But even asking that question is potentially taking Cumwizard’s art much too seriously. The point of his work seems to be shock value and humor—or really, the combination of the two. Can you look at the painting Whoa There Partna, Come on in and Take a Load Off, portraying a cowboy in a saloon with his hot pink dick and balls hanging out of his pants, without chuckling even a little bit? In their corresponding press release, Cheim & Read attempts to contextualize the work in terms of “the inflated egos and self-delusions raging through our celebrity-obsessed culture.” I don’t really buy that analysis. There’s no shortage of artists who both revel in and critique our pervasive fame fanaticism, from Isaac Peifer (who shows up in ArtNews’ coverage of Cumwizard’s opening) to Laura Collins to Sam McKinniss, who recently professed his love for Cumwizard on Twitter. Unlike these three, Cumwizard’s paintings aren’t fixated on the endless representation of celebrity, from tabloid photographs to Instagram selfies to movie production stills. Instead, Cumwizard’s art is shitposting on canvas, with the only goal being getting a rise out of the viewer, no matter what it takes. I think we should take Cumwizard at his word when he said repeatedly on the Contain Podcast that the motive behind his art was “just to be funny online really.”
Not that there’s anything wrong with that! In fact, Cumwizard’s dedication to humor is completely and utterly refreshing in the face of the endless glut of self-serious political art that we’ve all had to endure from 2016 (or perhaps 2015) and beyond. Which points to the one glaring misstep in The Americans: the inclusion of a Donald Trump portrait. Though the painting itself is quite amusing with Trump’s sunburnt golf course skin and squeezed-shut butthole eyes, I cannot stomach more representations of Trump in a gallery or museum. It’s 2023—let it go! His power has significantly diminished, rendering him, as New York Magazine’s resident political commentator genius Olivia Nuzzi observed, wandering around isolated at Mar-A-Lago like Norma Desmond. But, you wouldn’t know it by the past few years of art exhibitions that continue to launch critiques of the 45th president as if they slept through Biden’s election. Beyond Barbara Kruger’s preaching to the choir, which I railed about previously, Jenny Holzer’s Demented Words at Hauser & Wirth showcased a kind of linguistic Trump monomania as she preserved his tweets onto tablets. And currently, in the Félix González-Torres exhibition at David Zwirner, Glenn Ligon wedged in an updated “Donald J. Trump 2016” on one of González-Torres’s word portraits, Untitled (Portrait of the Magoons). Staring up and squinting at that date emblazoned high on Zwirner’s wall made me want to scream in the meditative silence and striking austerity of González-Torres’s exhibition. Enough! ENOUGH!!!

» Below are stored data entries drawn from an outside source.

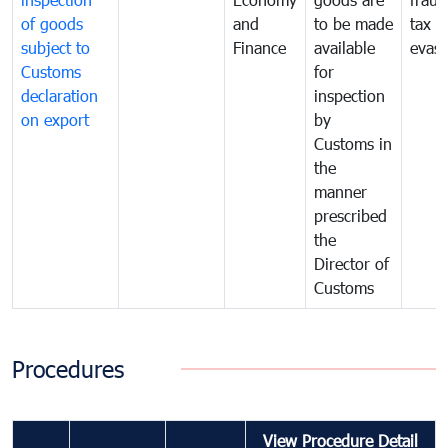
of goods
and
to be made
tax
subject to
Finance
available
evasi
Customs
for
declaration
inspection
on export
by
Customs in
the
manner
prescribed
the
Director of
Customs
Procedures
View Procedure Detail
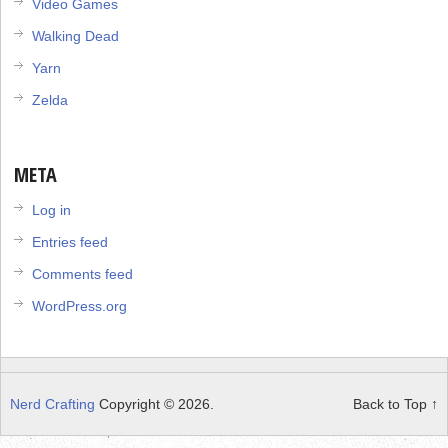
Video Games
Walking Dead
Yarn
Zelda
META
Log in
Entries feed
Comments feed
WordPress.org
Nerd Crafting
Copyright © 2026.
Back to Top ↑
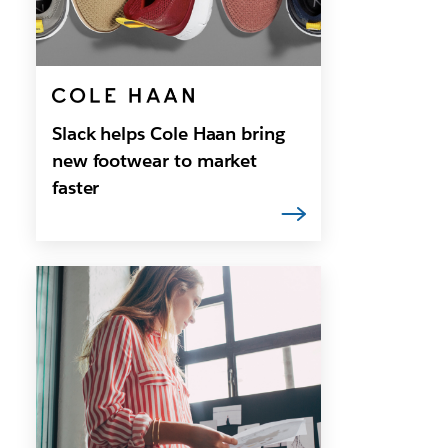
Slack helps Cole Haan bring
new footwear to market
faster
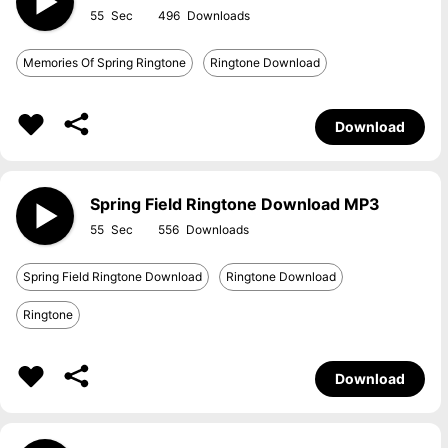
55
496
Memories Of Spring Ringtone
Ringtone Download
Download
Spring Field Ringtone Download MP3
55
556
Spring Field Ringtone Download
Ringtone Download
Ringtone
Download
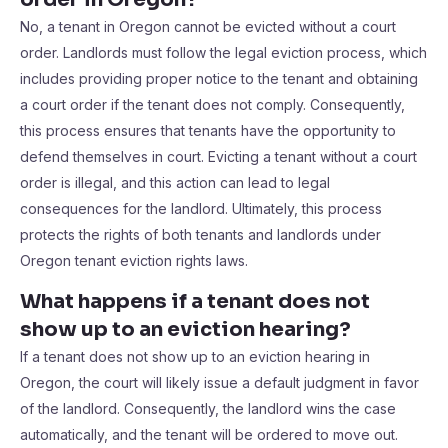
No, a tenant in Oregon cannot be evicted without a court
order. Landlords must follow the legal eviction process, which
includes providing proper notice to the tenant and obtaining
a court order if the tenant does not comply. Consequently,
this process ensures that tenants have the opportunity to
defend themselves in court. Evicting a tenant without a court
order is illegal, and this action can lead to legal
consequences for the landlord. Ultimately, this process
protects the rights of both tenants and landlords under
Oregon tenant eviction rights laws.
What happens if a tenant does not
show up to an eviction hearing?
If a tenant does not show up to an eviction hearing in
Oregon, the court will likely issue a default judgment in favor
of the landlord. Consequently, the landlord wins the case
automatically, and the tenant will be ordered to move out.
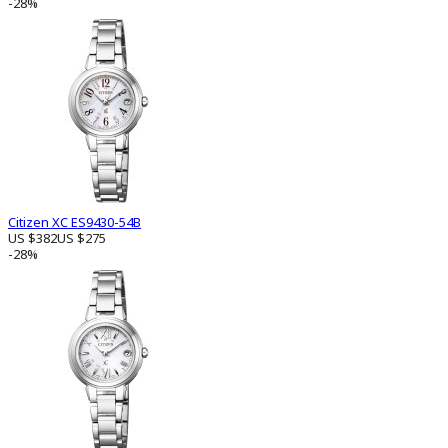
-28%
Citizen XC ES9430-54B
US $382
US $275
-28%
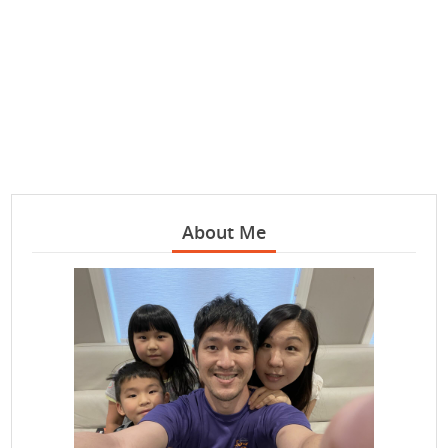
About Me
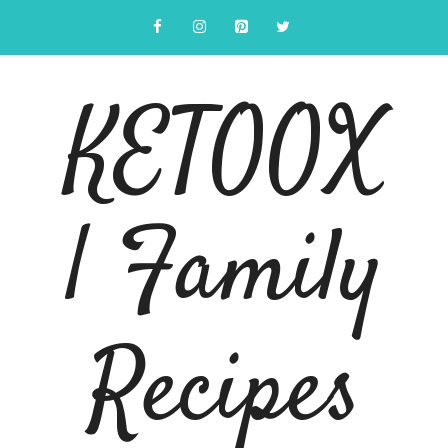
Skip
to
content
KETOOX
| Family
Recipes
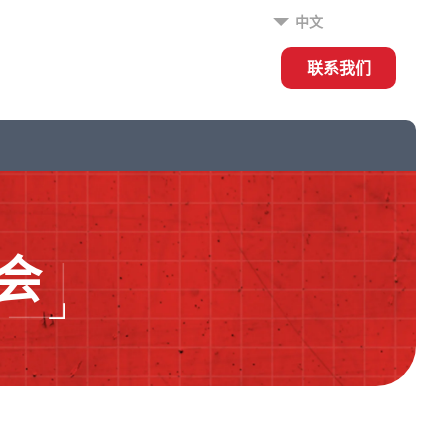
中文
联系我们
会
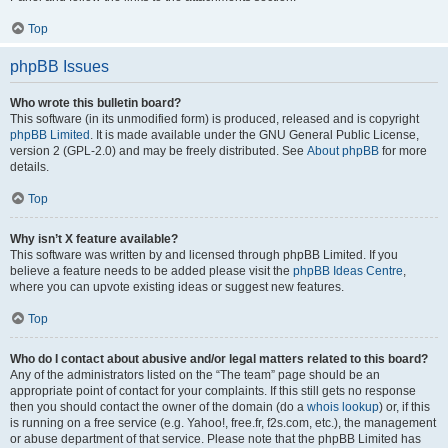
Top
phpBB Issues
Who wrote this bulletin board?
This software (in its unmodified form) is produced, released and is copyright
phpBB Limited
. It is made available under the GNU General Public License,
version 2 (GPL-2.0) and may be freely distributed. See
About phpBB
for more
details.
Top
Why isn’t X feature available?
This software was written by and licensed through phpBB Limited. If you
believe a feature needs to be added please visit the
phpBB Ideas Centre
,
where you can upvote existing ideas or suggest new features.
Top
Who do I contact about abusive and/or legal matters related to this board?
Any of the administrators listed on the “The team” page should be an
appropriate point of contact for your complaints. If this still gets no response
then you should contact the owner of the domain (do a
whois lookup
) or, if this
is running on a free service (e.g. Yahoo!, free.fr, f2s.com, etc.), the management
or abuse department of that service. Please note that the phpBB Limited has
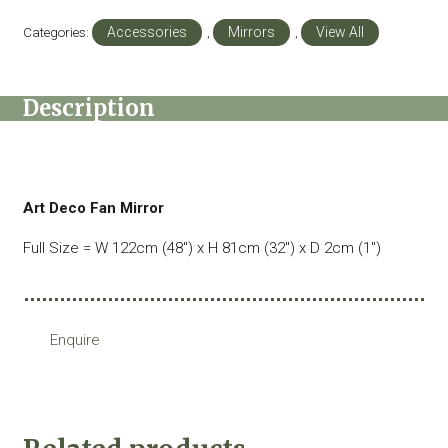
Categories:
Accessories
,
Mirrors
,
View All
Description
Art Deco Fan Mirror
Full Size = W 122cm (48″) x H 81cm (32″) x D 2cm (1″)
Enquire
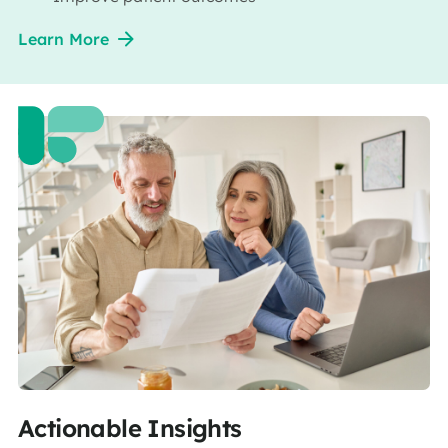
Learn More
Actionable Insights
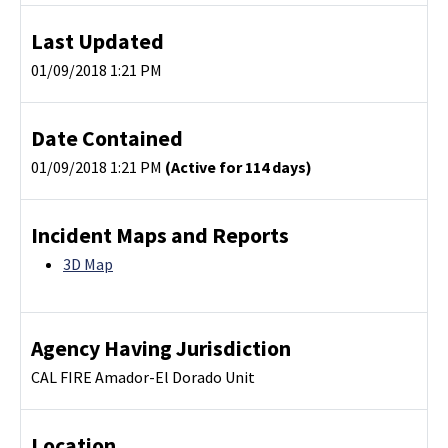
Last Updated
01/09/2018 1:21 PM
Date Contained
01/09/2018 1:21 PM
(Active for 114 days)
Incident Maps and Reports
3D Map
Agency Having Jurisdiction
CAL FIRE Amador-El Dorado Unit
Location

It is curious—but not surprising—that Cheim & Read chose this Trump painting over Cumwizard’s copious other works equally satirizing Democrats, from Biden sniffing babies to Obama fucking himself in front of two penguins on an ice floe. Including some of these alongside Donald Trump would have been truly subversive, particularly at a time when everyone seems wholly skeptical of those able to mock both sides as equally baffling. But, hey, we can’t expect too much. It’s worth noting too, after culling through all of Cumwizard’s online archives, that as grotesque as some of the work in The Americans seems, it pales in comparison to much of his work. Cumwizard inches precariously towards the third rail of indefensible offensiveness and sometimes even touches it, as seen with his 9/11 series including Jonathan Van Ness Falling From Twin Towers, which looks exactly as it sounds. Not that I blame the gallery for not going THERE!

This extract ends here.